PAKISTAN: Pakistan is Source Country for Sex-Trafficking of Children

Date: 
Tuesday, June 7, 2011
Source: 
Spero News
Countries: 
Asia
Southern Asia
Pakistan
PeaceWomen Consolidated Themes: 
Sexual and Gender-Based Violence

Despite laws prohibiting it, forced labor to pay debts are very common in Pakistan. A report by the U.S. Government in 2009 describes the Asian country as a source, transit and destination of the traffic of men, women and children into forced labor and sexual exploitation.

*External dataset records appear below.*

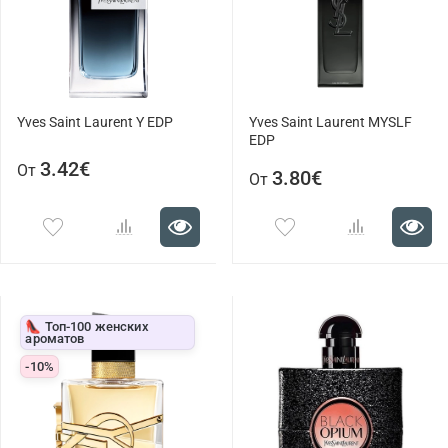
Yves Saint Laurent Y EDP
Yves Saint Laurent MYSLF
EDP
3.42€
От
3.80€
От
👠 Топ-100 женских
ароматов
-10%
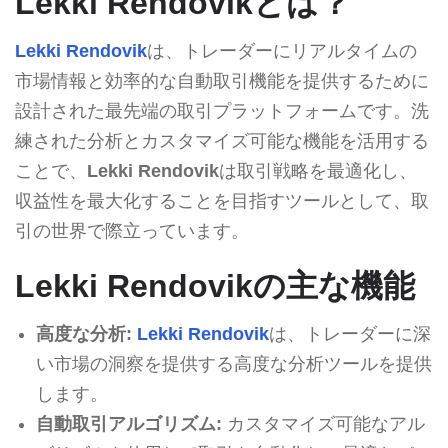
Lekki Rendovikとは？
Lekki Rendovik
は、トレーダーにリアルタイムの
市場情報と効率的な自動取引機能を提供するために
設計された最先端の取引プラットフォームです。洗
練された分析とカスタマイズ可能な機能を活用する
ことで、
Lekki Rendovik
は取引戦略を最適化し、
収益性を最大化することを目指すツールとして、取
引の世界で際立っています。
Lekki Rendovikの主な機能
高度な分析:
Lekki Rendovik
は、トレーダーに深
い市場の洞察を提供する高度な分析ツールを提供
します。
自動取引アルゴリズム:
カスタマイズ可能なアル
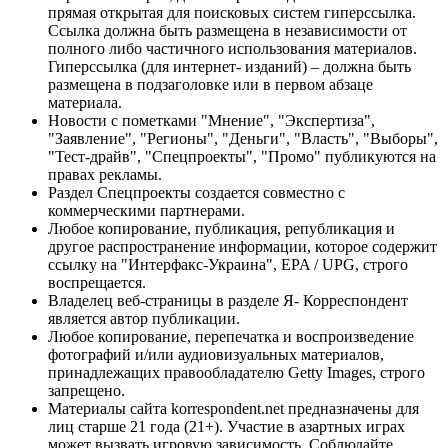
прямая открытая для поисковых систем гиперссылка.
Ссылка должна быть размещена в независимости от
полного либо частичного использования материалов.
Гиперссылка (для интернет- изданий) – должна быть
размещена в подзаголовке или в первом абзаце
материала.
Новости с пометками "Мнение", "Экспертиза",
"Заявление", "Регионы", "Деньги", "Власть", "Выборы",
"Тест-драйв", "Спецпроекты", "Промо" публикуются на
правах рекламы.
Раздел Спецпроекты создается совместно с
коммерческими партнерами.
Любое копирование, публикация, републикация и
другое распространение информации, которое содержит
ссылку на "Интерфакс-Украина", EPA / UPG, строго
воспрещается.
Владелец веб-страницы в разделе Я- Корреспондент
является автор публикации.
Любое копирование, перепечатка и воспроизведение
фотографий и/или аудиовизуальных материалов,
принадлежащих правообладателю Getty Images, строго
запрещено.
Материалы сайта korrespondent.net предназначены для
лиц старше 21 года (21+). Участие в азартных играх
может вызвать игровую зависимость. Соблюдайте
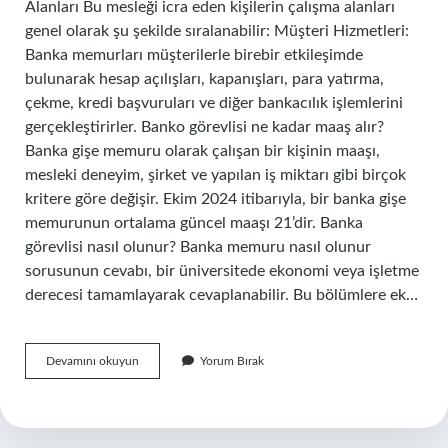
Alanları Bu mesleği icra eden kişilerin çalışma alanları
genel olarak şu şekilde sıralanabilir: Müşteri Hizmetleri:
Banka memurları müşterilerle birebir etkileşimde
bulunarak hesap açılışları, kapanışları, para yatırma,
çekme, kredi başvuruları ve diğer bankacılık işlemlerini
gerçekleştirirler. Banko görevlisi ne kadar maaş alır?
Banka gişe memuru olarak çalışan bir kişinin maaşı,
mesleki deneyim, şirket ve yapılan iş miktarı gibi birçok
kritere göre değişir. Ekim 2024 itibarıyla, bir banka gişe
memurunun ortalama güncel maaşı 21’dir. Banka
görevlisi nasıl olunur? Banka memuru nasıl olunur
sorusunun cevabı, bir üniversitede ekonomi veya işletme
derecesi tamamlayarak cevaplanabilir. Bu bölümlere ek…
Banko
Devamını okuyun
Yorum Bırak
Gorevi
Nedir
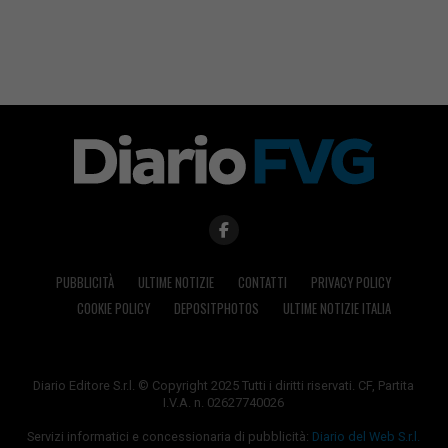
PUBBLICITÀ
ULTIME NOTIZIE
CONTATTI
PRIVACY POLICY
COOKIE POLICY
DEPOSITPHOTOS
ULTIME NOTIZIE ITALIA
Diario Editore S.r.l. © Copyright 2025 Tutti i diritti riservati. CF, Partita
I.V.A. n. 02627740026
Servizi informatici e concessionaria di pubblicità:
Diario del Web S.r.l.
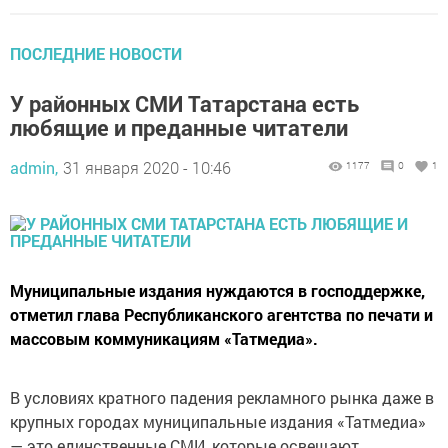
ПОСЛЕДНИЕ НОВОСТИ
У районных СМИ Татарстана есть
любящие и преданные читатели
admin,
31 января 2020 - 10:46
1177
0
1
Муниципальные издания нуждаются в господдержке,
отметил глава Республиканского агентства по печати и
массовым коммуникациям «Татмедиа».
В условиях кратного падения рекламного рынка даже в
крупных городах муниципальные издания «Татмедиа»
— это единственные СМИ, которые освещают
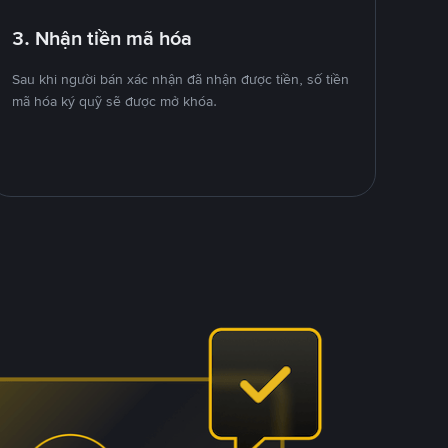
3. Nhận tiền mã hóa
Sau khi người bán xác nhận đã nhận được tiền, số tiền
mã hóa ký quỹ sẽ được mở khóa.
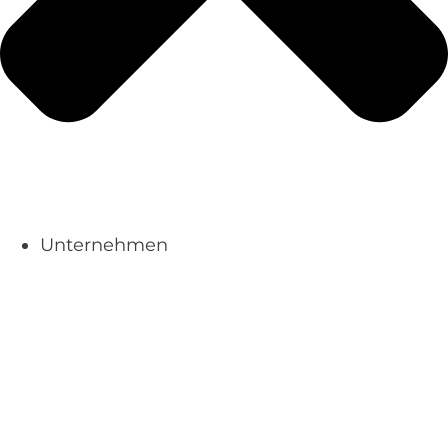
Unternehmen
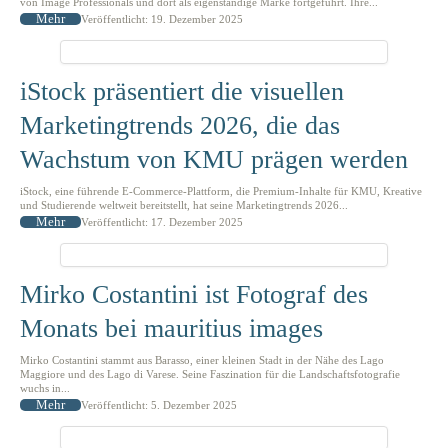
von Image Professionals und dort als eigenständige Marke fortgeführt. Ihre...
Mehr
Veröffentlicht: 19. Dezember 2025
iStock präsentiert die visuellen
Marketingtrends 2026, die das
Wachstum von KMU prägen werden
iStock, eine führende E-Commerce-Plattform, die Premium-Inhalte für KMU, Kreative
und Studierende weltweit bereitstellt, hat seine Marketingtrends 2026...
Mehr
Veröffentlicht: 17. Dezember 2025
Mirko Costantini ist Fotograf des
Monats bei mauritius images
Mirko Costantini stammt aus Barasso, einer kleinen Stadt in der Nähe des Lago
Maggiore und des Lago di Varese. Seine Faszination für die Landschaftsfotografie
wuchs in...
Mehr
Veröffentlicht: 5. Dezember 2025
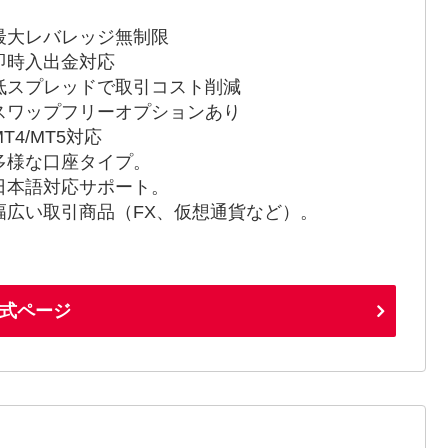
最大レバレッジ無制限
即時入出金対応
低スプレッドで取引コスト削減
スワップフリーオプションあり
T4/MT5対応
多様な口座タイプ。
日本語対応サポート。
幅広い取引商品（FX、仮想通貨など）。
式ページ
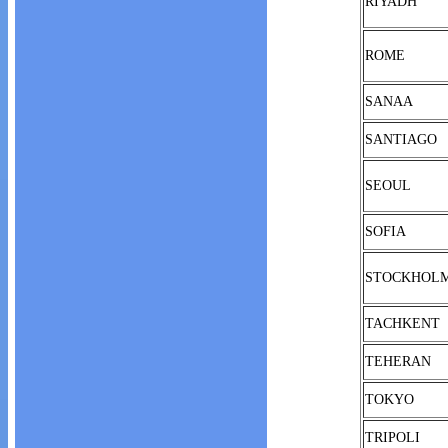
RIYADH
ROME
SANAA
SANTIAGO
SEOUL
SOFIA
STOCKHOL
TACHKENT
TEHERAN
TOKYO
TRIPOLI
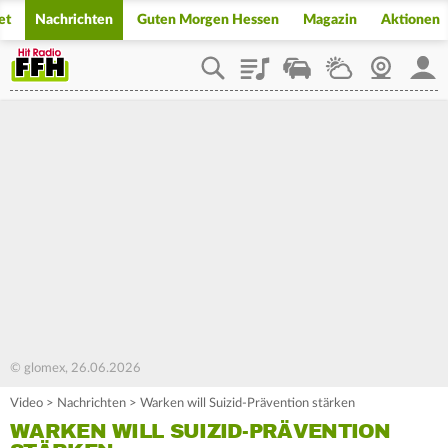
et
Nachrichten
Guten Morgen Hessen
Magazin
Aktionen
Playlist
Staupilot
Wetter
Webcam
Mein
© glomex, 26.06.2026
Video
>
Nachrichten
>
Warken will Suizid-Prävention stärken
WARKEN WILL SUIZID-PRÄVENTION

The main aspect of human trafficking in Pakistan is that of forced labor. Mainly in the provinces of Sindh and Punjab, working in brick kilns, carpet, agriculture, fisheries, mining, leather tanning, and the production of glass bangles are mostly widespread. According to the report, the estimates of victims of forced labor are very different, but along with those of forced marriages and women who are traded to settle disputes among tribal groups or as a means of payment, are likely to exceed one million.

In a study in 2003, the NGO Pakistan Institute of Labour Education and Research, based in Karachi, reported that more than half a million people were forced to work in brick kilns. The Pakistani National Coalition Against Bonded Labour, composed of a group of local NGOs, describes the phenomenon as "one of the last known forms of contemporary slavery responsible for this condition experienced by millions of people around the world". Apart from paying the debt, parents are selling, or looking to sell their children for other reasons. In the town of Vehari, in southern Punjab, women were seen in the streets, whose husbands were drug addicts, and were trying to sell their children because they were not able to feed them, hoping they could have a better life. Or, again in Vehari, children put up for sale in order to allow their mother a transplant.

In a recent report, the Asian Development Bank has highlighted the fact that since the beginning of 2011, the cost of food has increased by 10% reducing 6.94 million Pakistanis to poverty. The prices are too high, the wheat has increased by 10% and rice by 13.1%, and people cannot afford to provide their children even just one meal a day. In Quetta, capital of Balochistan province, two parents have sold a child for a bag of wheat flour. According to a member of the district of Vehari a strategy to create a social safety net for the poor, creating employment and controlling inflation is of fundamental importance.